23 yıllık süreçte tecrit sistemi daha da ağırlaştırıldı ve cezaevlerinde hak ihlalleri devam etti
Aradan geçen 23 yıllık süreçte tecrit sisteminin daha da ağırlaştırıldığı ve tüm hapishanelerde hak ihlallerinin artarak devam ettiği ifade edilen açıklamada, “Toplum üzerinde zor kullanma aygıtı haline dönüşen hapsetme sisteminde yeni tip hapishaneler ile bugün tecrit sistemi insanın hem fiziksel hem de zihinsel bütünlüğü üzerinde büyük bir tahribat meydana getirmektedir. F Tipi Hapishanelerin yanı sıra özellikle yeni açılan Yüksek Güvenlikli, S Tipi ve Y Tipi Hapishaneler ile yeni bir sistem uygulanmaya başlanmış olup buralarda tutulan mahpuslar çok ağır izolasyon yöntemlerine maruz bırakılmaktadır. Tecridin en ağır halinin uygulandığı 14 F Tipi, 7 Adet S Tipi, 22 Adet Yüksek Güvenlikli ve 14 Adet Y Tipi ile mahpuslar ağır bir izolasyona tabi tutulmaktadır” ifadeleri yer aldı.

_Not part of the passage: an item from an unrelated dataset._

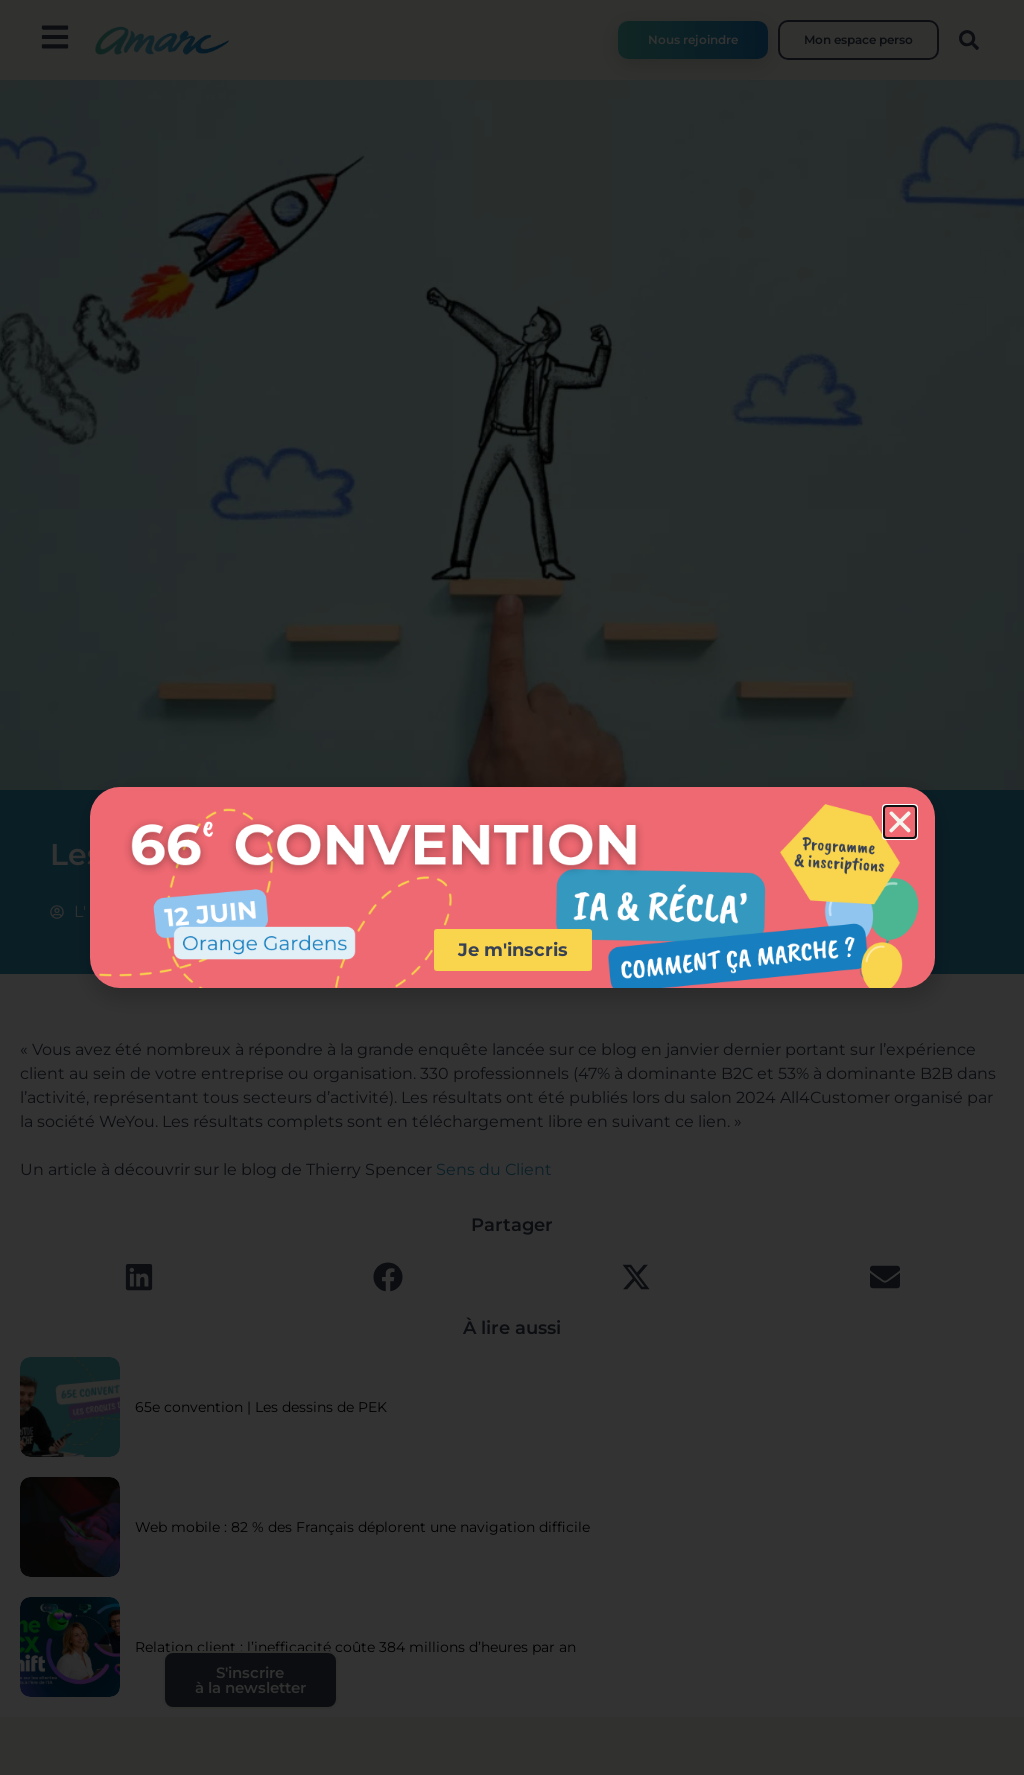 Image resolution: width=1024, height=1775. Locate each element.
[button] (900, 822)
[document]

Hapishaneler, insan hakları ihlal merkezlerine dönüştü
Yüksek Güvenlikli Cezaevlerinde, çoğunluğu tek kişilik yerlerde tutulan mahpusların, günde yalnızca 1 saat ile 1,5 saat arasında havalandırmaya çıkabildiği günün geri kalan 23 saatini tek başına hiç kimse ile konuşmadan, temas etmeden ve kimseyi görmeden tecrite tabi tutulduğu ifade edilen açıklamada, “Hapishaneler, birçok sorunun sürekli hale geldiği ve mahpus yaşamını tehdit eden uygulamalar ile birer “insan hakları ihlal merkezlerine” dönüşmüştür. Tecrit ve izolasyon, işkence ve kötü muamele, çıplak arama, sosyal hakların engellenmesi, zorunlu sevk ve sürgünler, hasta mahpusların tedavi haklarının engellenmesi, idari gözlem kurulu kararları ile tahliyelerin engellenmesi, şüpheli ölümler gibi yaşam hakkını ortadan kaldıran birçok ihlal meydana gelmektedir” ifadeleri yer aldı.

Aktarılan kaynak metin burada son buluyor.